Masterworks, for example, lets retail investors buy shares of blue-chip artworks, while others offer fractional ownership in rare watches, luxury handbags, or sports memorabilia. Although these assets are illiquid and valuations can be subjective, some investors see them as a long-term store of value or inflation hedge.
6. Cryptocurrencies and tokenised assets
Cryptocurrencies are one of the most widely known alternative investments. Bitcoin, Ethereum, and thousands of other coins are available through popular platforms like Binance or Kraken. These are highly volatile, speculative assets but are also liquid and easy to access.
Beyond standard crypto, a new class of tokenised assets is emerging. These include real estate-backed tokens, tokenised art, and DeFi products. These assets blur the line between traditional investments and blockchain-based infrastructure, offering new ways to access yield and exposure to alternative markets.
7. Wine and spirits
Fine wine, whiskey, and other rare spirits have been recognised as niche investment opportunities. Historically, performance has been surprisingly consistent—fine wine indexes have outperformed many traditional indexes over long time frames.
Platforms like WineFi, Cult Wine Investment, and WineCap offer access to managed wine portfolios or allow users to pick individual bottles. These assets are illiquid and may have high storage and insurance costs, but they also provide a non-correlated return stream and strong long-term price appreciation potential.
Things to consider before investing in alternatives
Before diving in, it’s important to consider a few factors:
- Liquidity: Many alternative investments are illiquid. Your money may be locked in for several years.
- Valuation and transparency: These investments often lack clear market pricing and may be harder to evaluate.
- Regulation: Many platforms and products fall outside the scope of MiFID II or other European financial regulations.

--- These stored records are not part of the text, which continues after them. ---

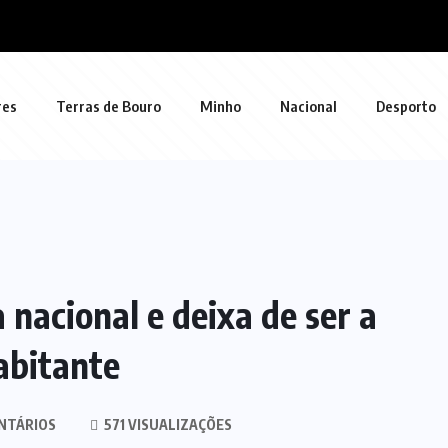
res
Terras de Bouro
Minho
Nacional
Desporto
nacional e deixa de ser a
abitante
NTÁRIOS
571 VISUALIZAÇÕES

- Taxation: Tax treatment can vary by country and asset class. Make sure you understand how gains will be taxed.
Holding alternatives through an Investment Purpose Vehicle (IPV)
For European investors who want to structure their alternative holdings more efficiently, an Investment Purpose Vehicle (IPV) like the one offered by Investor 2.0 can be a smart solution. This legal entity is designed specifically for investing, allowing you to consolidate various asset classes—such as private equity, real estate crowdfunding, or crypto—under a single structure. Holding investments through an IPV can help reduce personal liability, simplify reporting, and offer more flexibility in tax planning. Investor 2.0 makes it easy to set up and manage your own IPV, even if you’re just starting to explore alternatives.
In conclusion, alternative investments offer new opportunities to diversify your portfolio and access returns that don’t follow public market cycles. Thanks to technology and new platforms, European retail investors now have more access than ever to previously exclusive asset classes. But with this access comes the need for due diligence, a long-term outlook, and careful consideration of liquidity and risk.
As with all investments, there is a risk to lose capital so start small, do your research, and make sure the investment fits your overall strategy and risk appetite.